Stored records
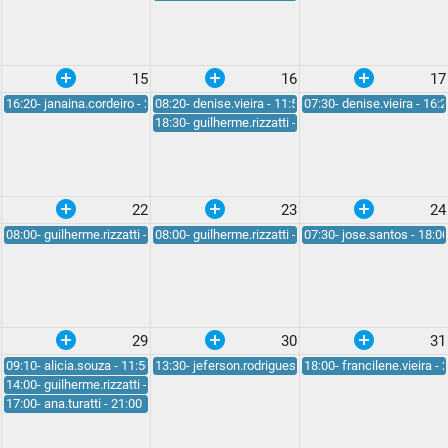
add_circle
add_circle
add_circle
15
16
17
16:20- janaina.cordeiro - 21:10
08:20- denise.vieira - 11:50
07:30- denise.vieira - 16:
18:30- guilherme.rizzatti - 20:30
add_circle
add_circle
add_circle
22
23
24
- 15:00
08:00- guilherme.rizzatti - 18:00
08:00- guilherme.rizzatti - 18:00
07:30- jose.santos - 18:0
add_circle
add_circle
add_circle
29
30
31
09:10- alicia.souza - 11:50
13:30- jeferson.rodrigues - 18:00
18:00- francilene.vieira - 
14:00- guilherme.rizzatti - 17:00
17:00- ana.turatti - 21:00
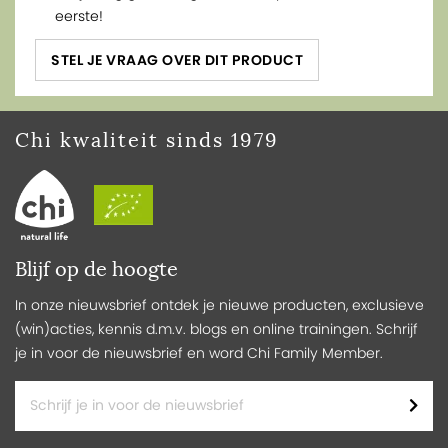
eerste!
STEL JE VRAAG OVER DIT PRODUCT
Chi kwaliteit sinds 1979
Blijf op de hoogte
In onze nieuwsbrief ontdek je nieuwe producten, exclusieve
(win)acties, kennis d.m.v. blogs en online trainingen. Schrijf
je in voor de nieuwsbrief en word Chi Family Member.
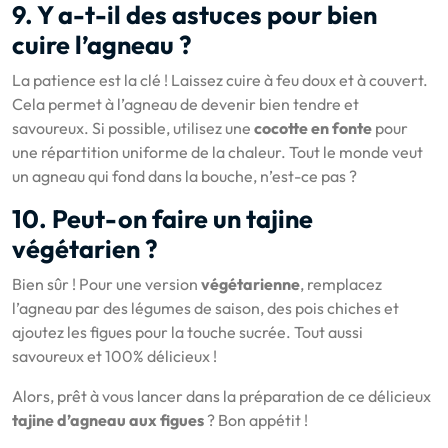
9. Y a-t-il des astuces pour bien
cuire l’agneau ?
La patience est la clé ! Laissez cuire à feu doux et à couvert.
Cela permet à l’agneau de devenir bien tendre et
savoureux. Si possible, utilisez une
cocotte en fonte
pour
une répartition uniforme de la chaleur. Tout le monde veut
un agneau qui fond dans la bouche, n’est-ce pas ?
10. Peut-on faire un tajine
végétarien ?
Bien sûr ! Pour une version
végétarienne
, remplacez
l’agneau par des légumes de saison, des pois chiches et
ajoutez les figues pour la touche sucrée. Tout aussi
savoureux et 100% délicieux !
Alors, prêt à vous lancer dans la préparation de ce délicieux
tajine d’agneau aux figues
? Bon appétit !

- [Task description] Nothing but the lines from the one that holds "18:30- guilherme.rizzatti - 20:30" through the end of the data should appear, written out exactly, without pictures.

- [Answer section]
18:30- guilherme.rizzatti - 20:30
add_circle
add_circle
add_circle
22
23
24
- 15:00
08:00- guilherme.rizzatti - 18:00
08:00- guilherme.rizzatti - 18:00
07:30- jose.santos - 18:0
add_circle
add_circle
add_circle
29
30
31
09:10- alicia.souza - 11:50
13:30- jeferson.rodrigues - 18:00
18:00- francilene.vieira - 
14:00- guilherme.rizzatti - 17:00
17:00- ana.turatti - 21:00
eerste!
STEL JE VRAAG OVER DIT PRODUCT
Chi kwaliteit sinds 1979
Blijf op de hoogte
In onze nieuwsbrief ontdek je nieuwe producten, exclusieve
(win)acties, kennis d.m.v. blogs en online trainingen. Schrijf
je in voor de nieuwsbrief en word Chi Family Member.
9. Y a-t-il des astuces pour bien
cuire l’agneau ?
La patience est la clé ! Laissez cuire à feu doux et à couvert.
Cela permet à l’agneau de devenir bien tendre et
savoureux. Si possible, utilisez une
cocotte en fonte
pour
une répartition uniforme de la chaleur. Tout le monde veut
un agneau qui fond dans la bouche, n’est-ce pas ?
10. Peut-on faire un tajine
végétarien ?
Bien sûr ! Pour une version
végétarienne
, remplacez
l’agneau par des légumes de saison, des pois chiches et
ajoutez les figues pour la touche sucrée. Tout aussi
savoureux et 100% délicieux !
Alors, prêt à vous lancer dans la préparation de ce délicieux
tajine d’agneau aux figues
? Bon appétit !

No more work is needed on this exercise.